[What this task involves] Please filter the listing for the string "ACCOUNTING" and copy each matching line.

[The data]
※
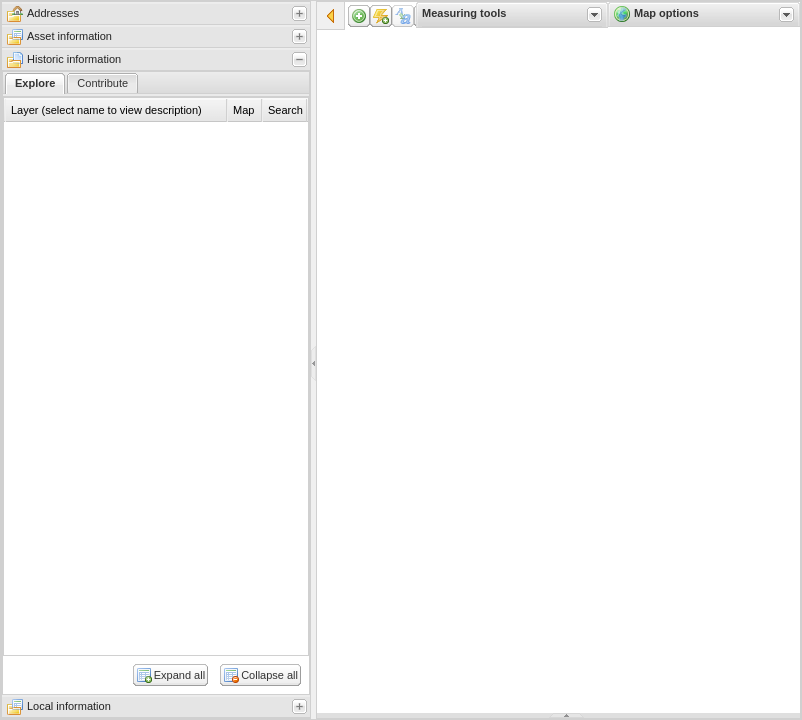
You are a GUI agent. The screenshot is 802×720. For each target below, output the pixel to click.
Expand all (179, 675)
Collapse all (269, 675)
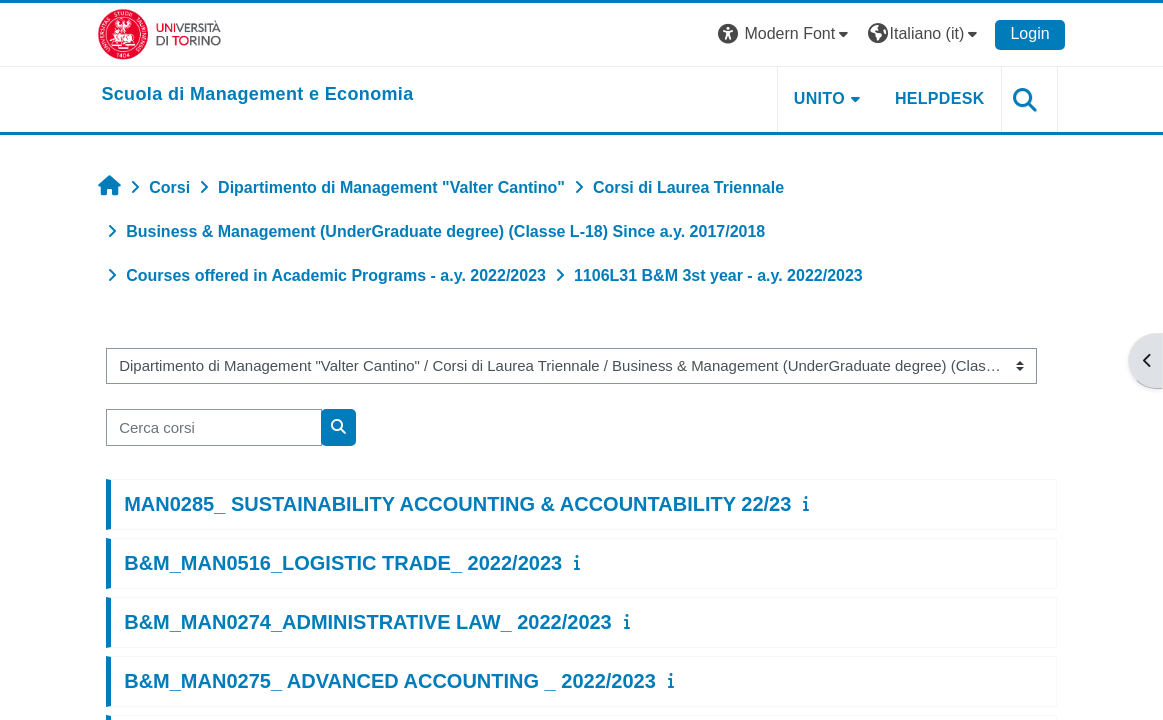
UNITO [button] (815, 98)
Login (1025, 33)
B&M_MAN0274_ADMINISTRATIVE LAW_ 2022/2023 (372, 622)
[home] (262, 95)
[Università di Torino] (164, 33)
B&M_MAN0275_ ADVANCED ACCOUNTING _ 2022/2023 (394, 681)
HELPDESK (936, 98)
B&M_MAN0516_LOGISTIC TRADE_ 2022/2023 (347, 563)
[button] (782, 34)
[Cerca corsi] (218, 427)
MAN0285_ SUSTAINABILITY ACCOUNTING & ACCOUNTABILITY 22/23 (461, 504)
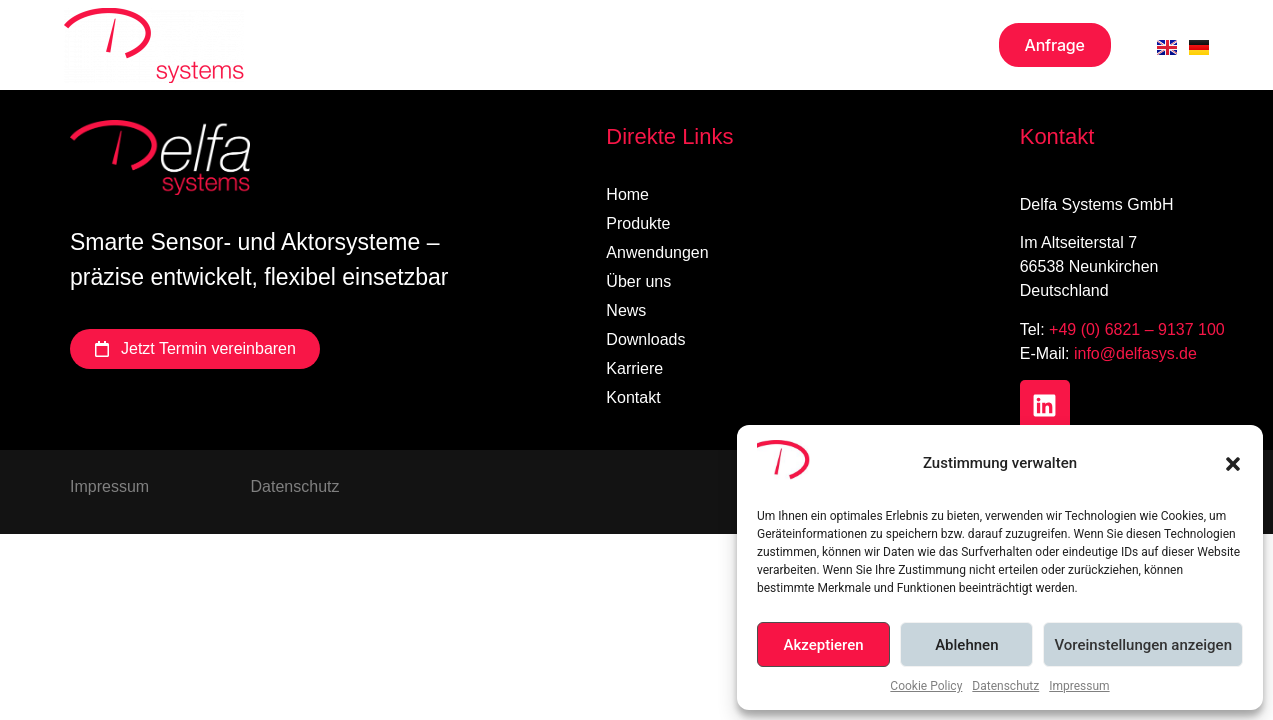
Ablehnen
※
[Written solution]
B&M_MAN0275_ ADVANCED ACCOUNTING _ 2022/2023 (394, 681)
MAN0285_ SUSTAINABILITY ACCOUNTING & ACCOUNTABILITY 22/23 (461, 504)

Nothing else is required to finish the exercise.